Tuesday, August 4, 2009

Performance Evaluation: Mentor

Imagine that you are a mentor and your mentee has asked you to help him develop his speaking ability. You know that he is going to be speaking for a crowd of about three hundred people, so rather than telling him that you will be there, you slip in, find a seat at the back and listen to him speak. He is terrible. So what should you tell him the next time you meet?

The mentor should not evaluate the performance of the mentee. Consider how the mentee will react if you meet with him and say, “You did it all wrong. You looked at your notes too much. You never made eye contact. You stood too far away from the microphone. The jokes at the beginning were lame. People were asking where they got this guy.” The mentee is going to leave that meeting feeling like he can do anything right and he won’t know how he can fix it.

Do this instead. First, ask the mentee how he thought he did. If he says that he thought he did okay, ask him to put a list of things in order from the weakest to the strongest. In this case, the list would include such things as eye contact, connecting with the audience, use of notes, etc. Then take what he considers to be the weakest and discuss what he can do to make it stronger. This way, he doesn’t feel that you are telling him that he is terrible, but he see you as helping him in an area where he knows he can benefit from improvement.

Thursday, July 30, 2009

Are You Ready?

A mentoring relation ship is not something to take lightly. Many people see the advantages of a mentoring relationship, but they aren’t fully prepared to take advantage of it. Below are some things that will help you decide if you are prepared to be either a mentee or a mentor:

For the Mentee

  • Are you prepared to take an active role in developing yourself as a writer, speaker or whatever area of development you have?
  • Do you know what you hope to gain from the mentoring relationship?
  • Do you know what is preventing you from reaching your goals?
  • Are you willing to develop your interpersonal skills?
  • Have you considered what it is that your mentor can do to help you?
  • Are you willing to listen with an open mind to suggestions your mentor makes? Are you willing to try the suggestions before dismissing them?
  • Do you have time to spend improving and working with your mentor?

For the Mentor

  • Do you have an interest in the success of your mentee?
  • Are you willing to use your contacts in the industry to help your mentee?
  • Do you have time for this?
  • Are you looking for ways to be a better mentor?
  • Are you willing to develop your interpersonal skills?

Tuesday, July 28, 2009

Personality Tests

At some point in your life, you have probably taken a personality test of some point. Schools often give personality tests to help their students decide what they want to do with their lives. Churches will sometimes give personality tests to assess a person’s spiritual gifts. Businesses will give personality tests to help access how to utilize the skill sets they have available. You have probably heard of the Myers-Briggs Type Indicator, which classifies each person into 16 personality types based on their preferences.

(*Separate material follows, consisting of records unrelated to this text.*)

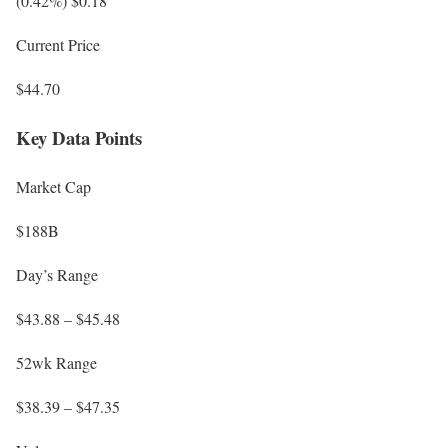
(0.42%) $0.18
Current Price
$44.70
Key Data Points
Market Cap
$188B
Day’s Range
$43.88 – $45.48
52wk Range
$38.39 – $47.35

Personality tests can be useful in a mentoring situation. No personality test is completely accurate, but they can be a good starting point from which a mentor and mentee can get to know more about each other. Personality tests can also help to identify areas the mentee needs to work on. The demands of the writing career make it such that the extravert tends to succeed where the introvert does not. The judging personality may have advantages and disadvantages that the perceiving personality does not. Using his or her knowledge of the mentee’s personality, the mentor can then help to identify traits that the mentee can take advantage of as well as identify traits they he must work to overcome.

Thursday, July 23, 2009

What Mentoring Isn’t

Some people go into a mentoring relationship with unrealistic expectations of what it should be. The following is a list of things that mentoring isn’t:

  • A Guarantee for a Book Contract
  • A Relationship that Lasts Forever
  • A substitute for reading books and/or attending conferences to learn how to write, submit queries, market books etc.
  • A way to get someone to edit your work for you.
  • A method of getting a good ideas that agents and publishers will jump on.
  • A substitute for building a platform.

Tuesday, July 21, 2009

Benefits of Being a Mentor

Why would I want to mentor someone? I have enough trouble selling books (editing books, writing books) without giving all my secrets away from free. Here are some reasons to consider mentoring:

  • Broader understanding of the publishing industry and writing community, obtained by seeing it through the eyes of someone less entrenched.
  • More readers, achieved by increasing the quality of books and the genre in general.
  • A better understanding of diverse backgrounds, providing a better understanding of readers.
  • Satisfaction from helping someone else.
  • Improved self-awareness.
  • Improved ability to order thoughts and to transfer knowledge.

Thursday, July 16, 2009

Benefits of Mentoring for the Mentee

Why would I want a mentor? Here are some of the potential benefits for writers and aspiring writers:

  • Increased Awareness of the activities of the publishing industry and the writing community.
  • Increased Knowledge of what works and what doesn’t in writing, marketing and platform building.
  • Improved Effectiveness
  • Opportunity to develop skills, such as writing, querying, public speaking, interviews and connecting with fans.
  • Impartial “Sounding Board”
  • Motivation and Confidence

Tuesday, July 14, 2009

An Example Agreement

In a formal mentoring arrangement, it is best to have some kind of written agreement. This helps to assure that both parties understand what they are getting out of the arrangement and what will be required of them. The last thing a published author needs is a wannabe author thinking that the published author will convince his publisher to offer the wannabe a contract. And the last thing an aspiring author needs is a lawsuit from a published author saying the aspiring author stole his intellectual property. You might watch Finding Forester again to see some of the benefits and problems of mentoring within the author community. How formal you go is up to you, but the following will give you some idea of what you might want to put in a formal agreement:

Example Agreement

We, the mentor and mentee have mutually developed this agreement to lay down the ground rules of how our mentoring relationship should work.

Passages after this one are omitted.